### Problem requirements
Gather each line of the records where "suspect" appears.

Structured page parsing data
---+---

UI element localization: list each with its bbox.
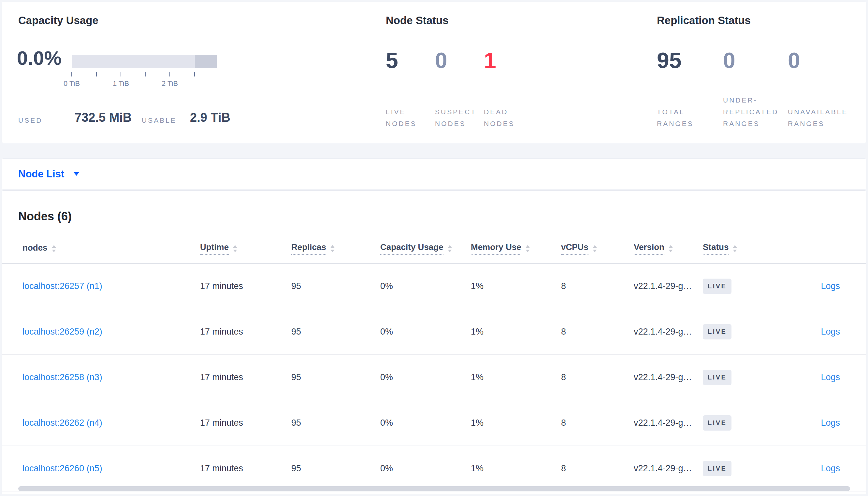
node-address-cell: localhost:26258 (n3)	[23, 372, 200, 383]
column-header-label[interactable]: Uptime	[200, 242, 229, 255]
capacity-bar-reserved-segment	[195, 55, 217, 68]
cluster-summary-card: Capacity Usage 0.0% 0 TiB 1 TiB 2 TiB US…	[2, 2, 866, 143]
stat-label-line: NODES	[435, 118, 476, 129]
capacity-usable-value: 2.9 TiB	[190, 111, 230, 125]
suspect-nodes-count: 0	[435, 47, 447, 73]
column-header-label[interactable]: nodes	[23, 243, 48, 254]
vcpus-cell: 8	[561, 463, 634, 474]
sort-icon[interactable]	[525, 244, 530, 253]
status-cell: LIVE	[703, 415, 769, 431]
replication-status-title: Replication Status	[657, 14, 751, 27]
vcpus-cell: 8	[561, 281, 634, 291]
capacity-cell: 0%	[380, 418, 471, 428]
column-header-nodes[interactable]: nodes	[23, 243, 200, 254]
capacity-tick-label: 0 TiB	[63, 79, 80, 88]
view-selector-label[interactable]: Node List	[18, 168, 64, 180]
column-header-memory-use[interactable]: Memory Use	[471, 242, 561, 255]
status-badge: LIVE	[703, 461, 732, 476]
column-header-label[interactable]: vCPUs	[561, 242, 588, 255]
replicas-cell: 95	[291, 327, 380, 337]
sort-icon[interactable]	[668, 244, 673, 253]
logs-cell: Logs	[769, 281, 866, 291]
sort-icon[interactable]	[51, 244, 56, 253]
table-row: localhost:26262 (n4) 17 minutes 95 0% 1%…	[2, 400, 866, 446]
capacity-axis-tick	[71, 72, 72, 77]
column-header-status[interactable]: Status	[703, 242, 769, 255]
column-header-capacity-usage[interactable]: Capacity Usage	[380, 242, 471, 255]
node-link[interactable]: localhost:26258 (n3)	[23, 372, 102, 382]
nodes-table-header: nodes Uptime Replicas Capacity Usage Mem…	[2, 234, 866, 264]
suspect-nodes-label: SUSPECT NODES	[435, 87, 476, 129]
status-badge: LIVE	[703, 279, 732, 294]
table-row: localhost:26260 (n5) 17 minutes 95 0% 1%…	[2, 446, 866, 492]
vcpus-cell: 8	[561, 372, 634, 383]
sort-icon[interactable]	[592, 244, 597, 253]
capacity-usable-label: USABLE	[142, 117, 177, 124]
capacity-axis-tick	[96, 72, 97, 77]
sort-icon[interactable]	[447, 244, 452, 253]
column-header-replicas[interactable]: Replicas	[291, 242, 380, 255]
node-link[interactable]: localhost:26257 (n1)	[23, 281, 102, 291]
logs-cell: Logs	[769, 327, 866, 337]
stat-label-line: NODES	[484, 118, 515, 129]
column-header-label[interactable]: Capacity Usage	[380, 242, 444, 255]
logs-link[interactable]: Logs	[821, 327, 840, 337]
sort-icon[interactable]	[233, 244, 238, 253]
logs-link[interactable]: Logs	[821, 418, 840, 428]
column-header-label[interactable]: Version	[634, 242, 664, 255]
table-row: localhost:26258 (n3) 17 minutes 95 0% 1%…	[2, 355, 866, 400]
live-nodes-count: 5	[386, 47, 398, 73]
node-link[interactable]: localhost:26262 (n4)	[23, 418, 102, 428]
logs-link[interactable]: Logs	[821, 463, 840, 473]
unavailable-ranges-count: 0	[788, 47, 800, 73]
capacity-cell: 0%	[380, 463, 471, 474]
view-selector-dropdown[interactable]: Node List	[2, 158, 866, 189]
capacity-cell: 0%	[380, 327, 471, 337]
capacity-percent: 0.0%	[17, 47, 62, 69]
column-header-label[interactable]: Status	[703, 242, 729, 255]
version-cell: v22.1.4-29-g…	[634, 327, 703, 337]
unavailable-ranges-label: UNAVAILABLE RANGES	[788, 87, 848, 129]
status-badge: LIVE	[703, 324, 732, 339]
node-link[interactable]: localhost:26260 (n5)	[23, 463, 102, 473]
uptime-cell: 17 minutes	[200, 372, 291, 383]
memory-cell: 1%	[471, 418, 561, 428]
replicas-cell: 95	[291, 418, 380, 428]
column-header-label[interactable]: Memory Use	[471, 242, 521, 255]
version-cell: v22.1.4-29-g…	[634, 418, 703, 428]
column-header-version[interactable]: Version	[634, 242, 703, 255]
status-badge: LIVE	[703, 415, 732, 431]
total-ranges-label: TOTAL RANGES	[657, 87, 694, 129]
replicas-cell: 95	[291, 463, 380, 474]
horizontal-scrollbar[interactable]	[18, 486, 850, 491]
table-row: localhost:26257 (n1) 17 minutes 95 0% 1%…	[2, 264, 866, 309]
column-header-uptime[interactable]: Uptime	[200, 242, 291, 255]
memory-cell: 1%	[471, 372, 561, 383]
live-nodes-label: LIVE NODES	[386, 87, 417, 129]
replicas-cell: 95	[291, 372, 380, 383]
under-replicated-ranges-count: 0	[723, 47, 735, 73]
memory-cell: 1%	[471, 327, 561, 337]
version-cell: v22.1.4-29-g…	[634, 463, 703, 474]
status-cell: LIVE	[703, 370, 769, 385]
stat-label-line: RANGES	[788, 118, 848, 129]
sort-icon[interactable]	[732, 244, 737, 253]
column-header-vcpus[interactable]: vCPUs	[561, 242, 634, 255]
capacity-tick-label: 2 TiB	[162, 79, 178, 88]
capacity-axis-tick	[194, 72, 195, 77]
logs-link[interactable]: Logs	[821, 281, 840, 291]
capacity-used-label: USED	[18, 117, 42, 124]
cluster-overview-page: Capacity Usage 0.0% 0 TiB 1 TiB 2 TiB US…	[0, 0, 868, 496]
column-header-label[interactable]: Replicas	[291, 242, 326, 255]
capacity-usage-title: Capacity Usage	[18, 14, 99, 27]
sort-icon[interactable]	[330, 244, 335, 253]
status-cell: LIVE	[703, 324, 769, 339]
stat-label-line: DEAD	[484, 106, 515, 118]
version-cell: v22.1.4-29-g…	[634, 281, 703, 291]
chevron-down-icon	[73, 172, 79, 176]
node-address-cell: localhost:26262 (n4)	[23, 418, 200, 428]
logs-link[interactable]: Logs	[821, 372, 840, 382]
node-link[interactable]: localhost:26259 (n2)	[23, 327, 102, 337]
capacity-tick-label: 1 TiB	[113, 79, 129, 88]
replicas-cell: 95	[291, 281, 380, 291]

---+---

### Completed exercise
suspect-nodes-count: 0	[435, 47, 447, 73]
suspect-nodes-label: SUSPECT NODES	[435, 87, 476, 129]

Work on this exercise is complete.